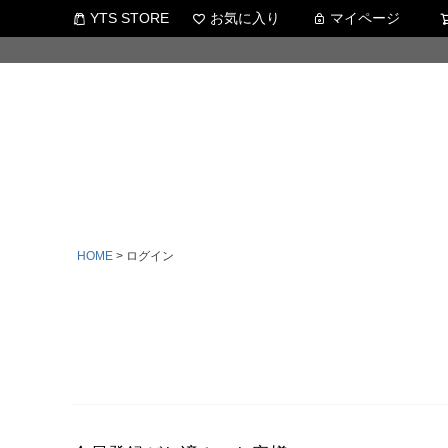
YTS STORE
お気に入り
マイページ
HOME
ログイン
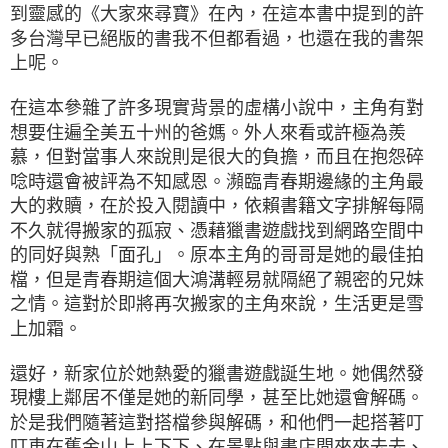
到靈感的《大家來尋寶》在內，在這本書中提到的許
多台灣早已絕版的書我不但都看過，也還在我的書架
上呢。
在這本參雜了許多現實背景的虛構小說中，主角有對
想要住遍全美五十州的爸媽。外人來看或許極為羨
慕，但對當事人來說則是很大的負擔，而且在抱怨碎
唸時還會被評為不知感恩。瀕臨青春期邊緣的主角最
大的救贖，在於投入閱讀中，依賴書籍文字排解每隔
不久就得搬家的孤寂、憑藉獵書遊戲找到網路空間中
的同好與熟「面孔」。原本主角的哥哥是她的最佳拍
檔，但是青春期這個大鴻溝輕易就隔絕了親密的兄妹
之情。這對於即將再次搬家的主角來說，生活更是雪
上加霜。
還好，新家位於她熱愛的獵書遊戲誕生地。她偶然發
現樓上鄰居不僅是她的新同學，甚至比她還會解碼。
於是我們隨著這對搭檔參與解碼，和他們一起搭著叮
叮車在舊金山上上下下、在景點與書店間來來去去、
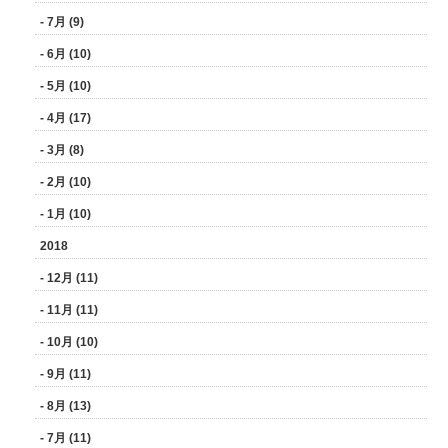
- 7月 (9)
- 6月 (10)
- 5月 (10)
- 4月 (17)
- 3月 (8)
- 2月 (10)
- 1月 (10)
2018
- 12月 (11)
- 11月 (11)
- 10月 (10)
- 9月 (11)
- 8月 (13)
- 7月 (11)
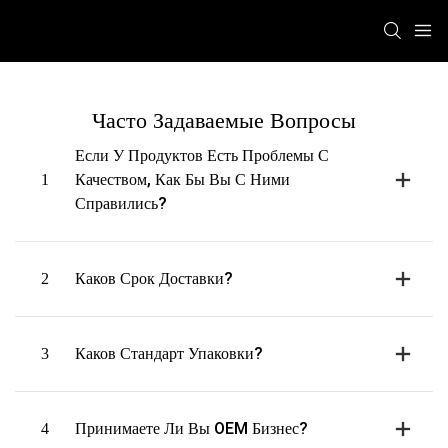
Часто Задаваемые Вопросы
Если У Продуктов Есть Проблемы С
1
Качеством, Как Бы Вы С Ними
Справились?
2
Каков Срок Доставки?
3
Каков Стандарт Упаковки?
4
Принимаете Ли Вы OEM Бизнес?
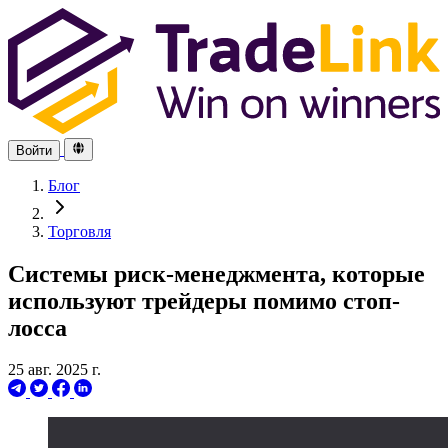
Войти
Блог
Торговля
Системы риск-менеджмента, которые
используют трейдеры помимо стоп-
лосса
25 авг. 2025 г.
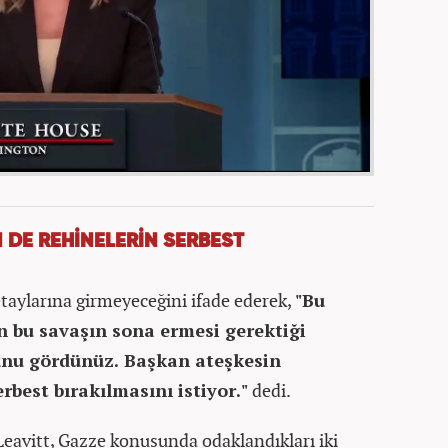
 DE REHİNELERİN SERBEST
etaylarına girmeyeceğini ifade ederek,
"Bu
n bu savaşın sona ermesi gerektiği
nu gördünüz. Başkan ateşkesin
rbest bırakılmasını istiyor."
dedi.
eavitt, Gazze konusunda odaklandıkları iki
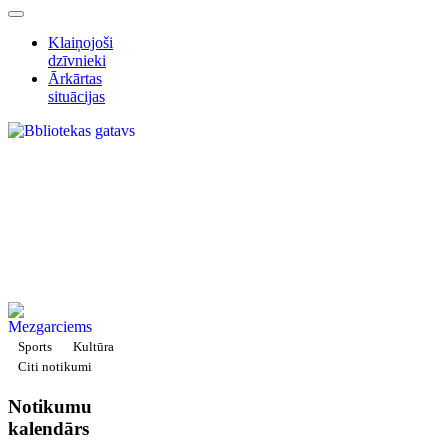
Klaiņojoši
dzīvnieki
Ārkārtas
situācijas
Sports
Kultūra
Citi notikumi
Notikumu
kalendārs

※ ※ ※

Task statement:
Repeat every line of the data exactly, but do not include pictures.

Answer space:
YTS STORE
お気に入り
マイページ
HOME
ログイン
到靈感的《大家來尋寶》在內，在這本書中提到的許
多台灣早已絕版的書我不但都看過，也還在我的書架
上呢。
在這本參雜了許多現實背景的虛構小說中，主角有對
想要住遍全美五十州的爸媽。外人來看或許極為羨
慕，但對當事人來說則是很大的負擔，而且在抱怨碎
唸時還會被評為不知感恩。瀕臨青春期邊緣的主角最
大的救贖，在於投入閱讀中，依賴書籍文字排解每隔
不久就得搬家的孤寂、憑藉獵書遊戲找到網路空間中
的同好與熟「面孔」。原本主角的哥哥是她的最佳拍
檔，但是青春期這個大鴻溝輕易就隔絕了親密的兄妹
之情。這對於即將再次搬家的主角來說，生活更是雪
上加霜。
還好，新家位於她熱愛的獵書遊戲誕生地。她偶然發
現樓上鄰居不僅是她的新同學，甚至比她還會解碼。
於是我們隨著這對搭檔參與解碼，和他們一起搭著叮
叮車在舊金山上上下下、在景點與書店間來來去去、
- 7月 (9)
- 6月 (10)
- 5月 (10)
- 4月 (17)
- 3月 (8)
- 2月 (10)
- 1月 (10)
2018
- 12月 (11)
- 11月 (11)
- 10月 (10)
- 9月 (11)
- 8月 (13)
- 7月 (11)
Часто Задаваемые Вопросы
Если У Продуктов Есть Проблемы С
1
Качеством, Как Бы Вы С Ними
Справились?
2
Каков Срок Доставки?
3
Каков Стандарт Упаковки?
4
Принимаете Ли Вы OEM Бизнес?
Войти
Блог
Торговля
Системы риск-менеджмента, которые
используют трейдеры помимо стоп-
лосса
25 авг. 2025 г.
 DE REHİNELERİN SERBEST
etaylarına girmeyeceğini ifade ederek,
"Bu
n bu savaşın sona ermesi gerektiği
nu gördünüz. Başkan ateşkesin
rbest bırakılmasını istiyor."
dedi.
eavitt, Gazze konusunda odaklandıkları iki
Klaiņojoši
dzīvnieki
Ārkārtas
situācijas
Sports
Kultūra
Citi notikumi
Notikumu
kalendārs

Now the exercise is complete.